There is some precedent for the Competition Bureau to intervene in cases related to a company’s environmental claims.

In January 2022, Keurig Canada agreed to pay a $3 million penalty after a Competition Bureau investigation concluded the company’s single-use “K-cup” coffee pods were not as recyclable as Keurig had made them out to be.

A few years before that, the bureau reached an agreement with Volkswagen that ultimately saw a total of $17.5 million in penalties paid by the automaker in the wake of a 2016 emissions-reporting scandal.

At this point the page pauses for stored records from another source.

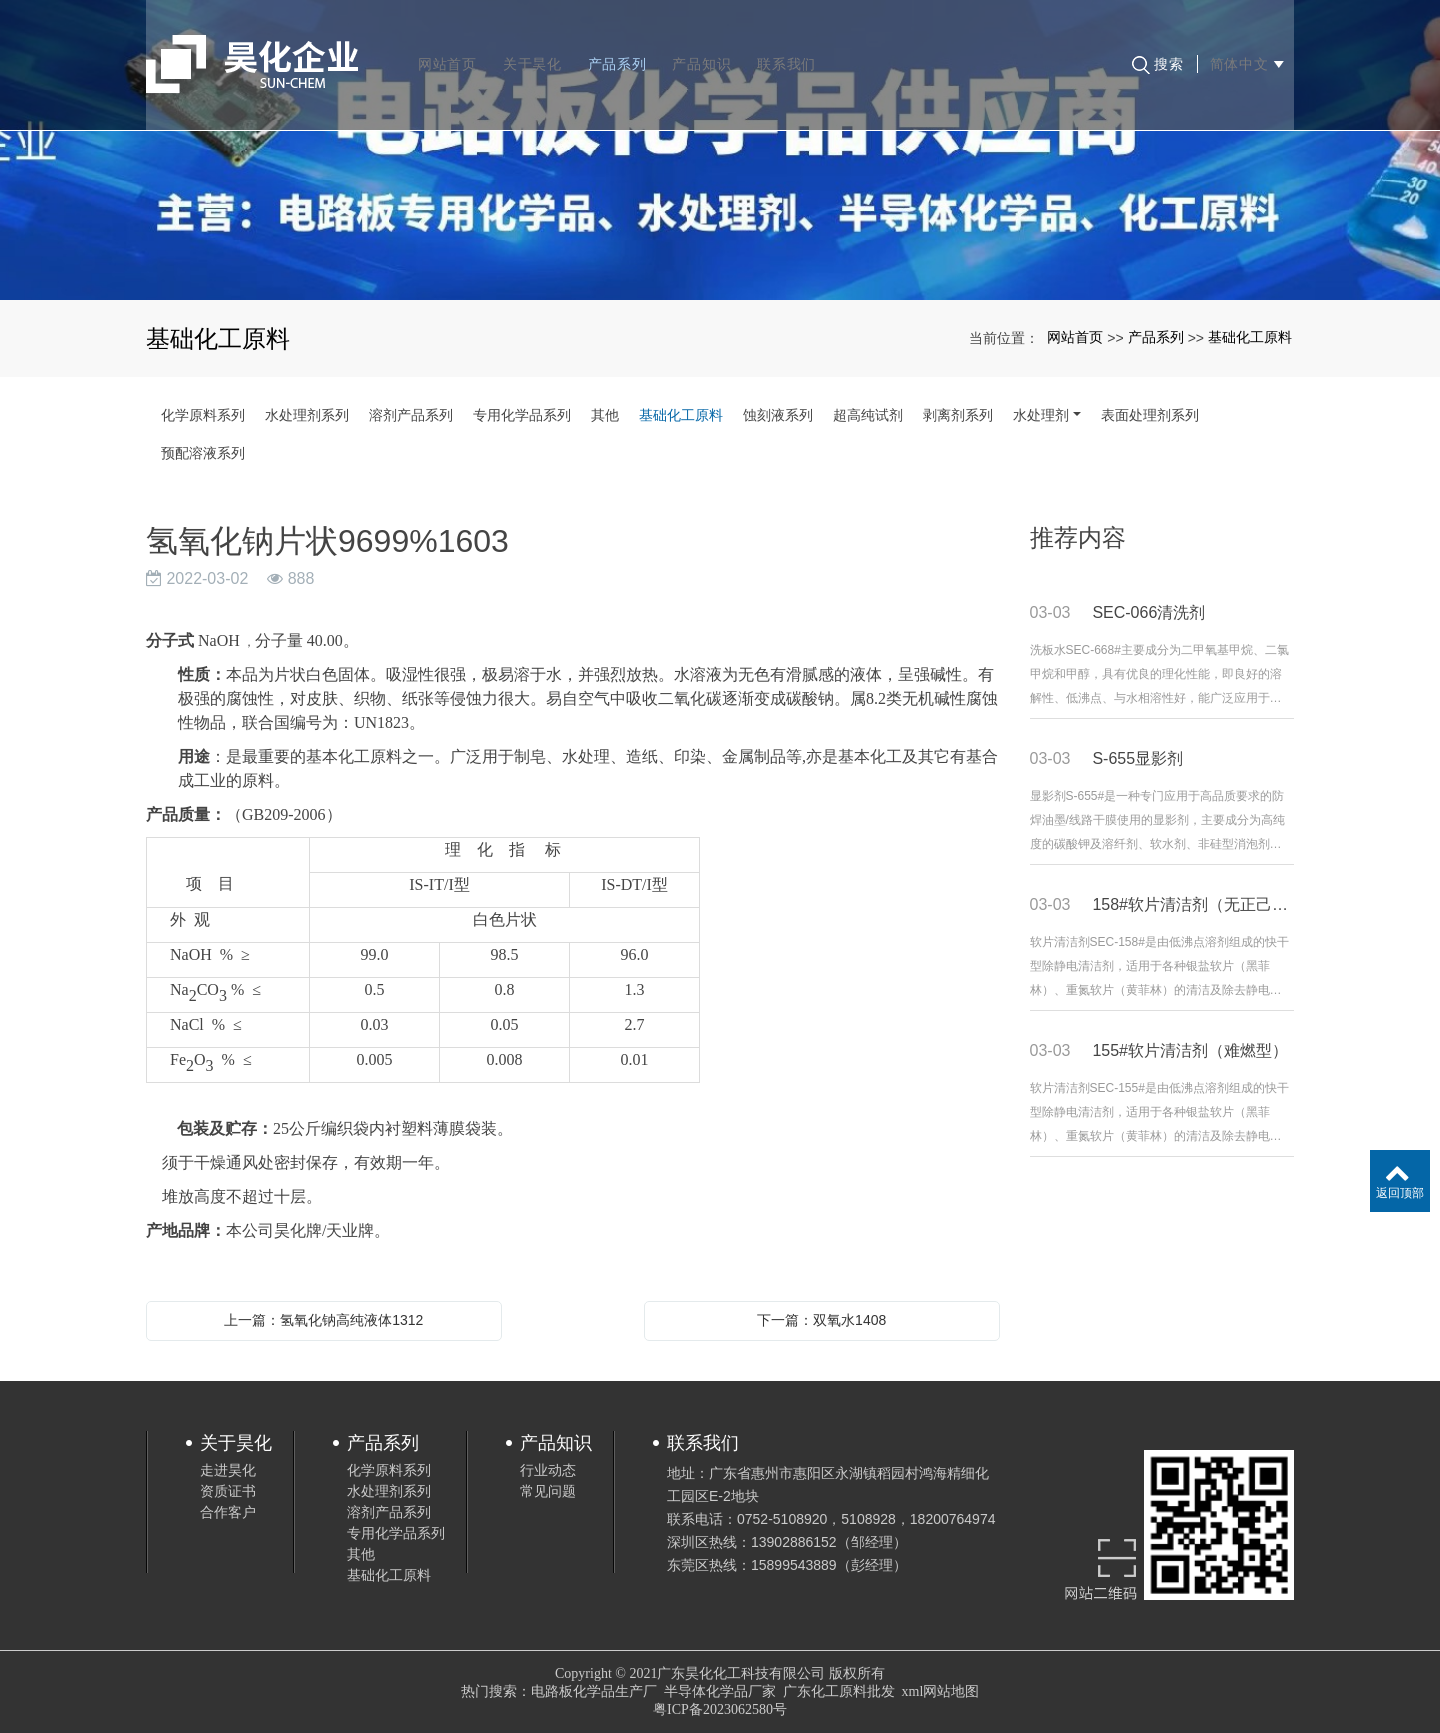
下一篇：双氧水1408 (821, 1320)
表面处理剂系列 (1150, 415)
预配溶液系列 (203, 453)
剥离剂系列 (958, 415)
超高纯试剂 (868, 415)
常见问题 (548, 1491)
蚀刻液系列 (778, 415)
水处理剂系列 (307, 415)
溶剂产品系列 (411, 415)
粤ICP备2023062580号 (720, 1709)
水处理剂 (1041, 415)
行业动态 (548, 1470)
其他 (605, 415)
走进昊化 (228, 1470)
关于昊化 (535, 50)
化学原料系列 (203, 415)
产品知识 (704, 50)
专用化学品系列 (522, 415)
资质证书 (228, 1491)
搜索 (1155, 51)
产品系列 (620, 50)
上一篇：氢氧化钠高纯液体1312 (323, 1320)
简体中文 (1244, 50)
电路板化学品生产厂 (594, 1691)
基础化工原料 (1250, 337)
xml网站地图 (941, 1691)
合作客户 (228, 1512)
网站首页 (450, 50)
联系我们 (789, 50)
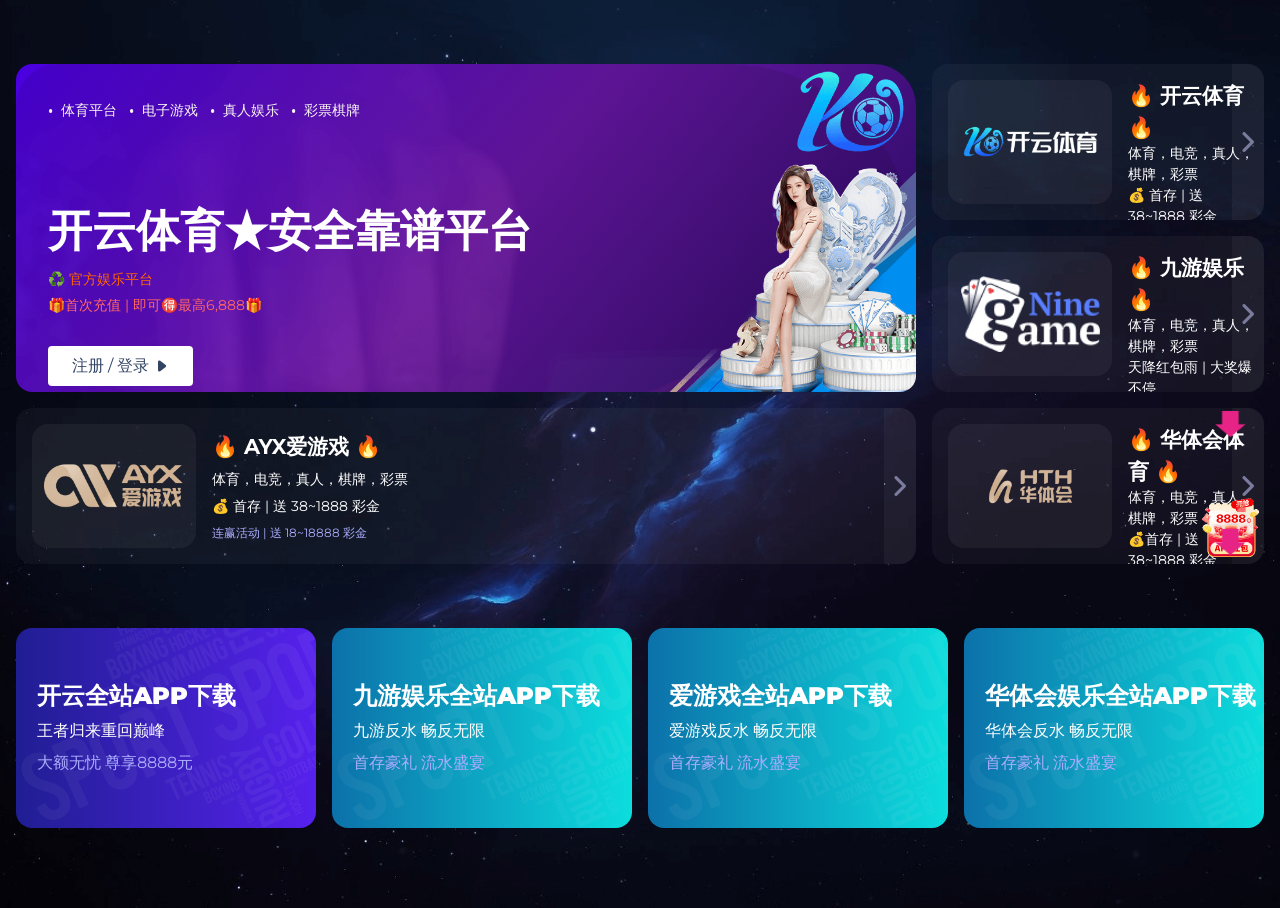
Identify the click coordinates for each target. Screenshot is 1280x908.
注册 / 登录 (120, 365)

But Leah Temper with the Canadian Association of Physicians for the Environment — a group that has backed three Competition Bureau complaints — said Canada lags behind many other countries on this issue.

The EU, for example, recently passed a law that aims to crack down on greenwashing by banning the use of terms such as “carbon neutral” in product claims.

“If we look at what other jurisdictions are doing, they’re being much more proactive in this area,” Temper said, adding the federal government’s ongoing review of competition policy in this country means now is the perfect time to raise these concerns.

“The Canadian Competition Bureau doesn’t have a green task force, which is something a lot of our trading partners have.”

The Competition Bureau says cracking down on deceptive marketing, including false, misleading and unsubstantiated environmental claims by companies of all types, is a priority for the agency.

It notes that as more Canadians demand products and services with a reduced environmental impact, there has been a noticeable increase in false, misleading or unsupported environmental claims by businesses.

But Joanne McNeish, an associate professor of marketing at Toronto Metropolitan University, said the fossil fuel industry in particular likely feels pressure to communicate not just to consumers, but to investors and governments, what it’s doing on climate change.

“I think they feel that if they don’t talk back, they leave a gap where only the activists are talking,” she said.

And those activists, she added, are increasingly using modern, corporate tools — such as competition law — to fight their battles.

“Environmental activism used to mean, you know, getting in a ship and blocking a tanker. Now it’s transitioning into more of a paperwork-bureaucracy-regulations kind of activity,” she said.

“It’s this sophistication of activism.”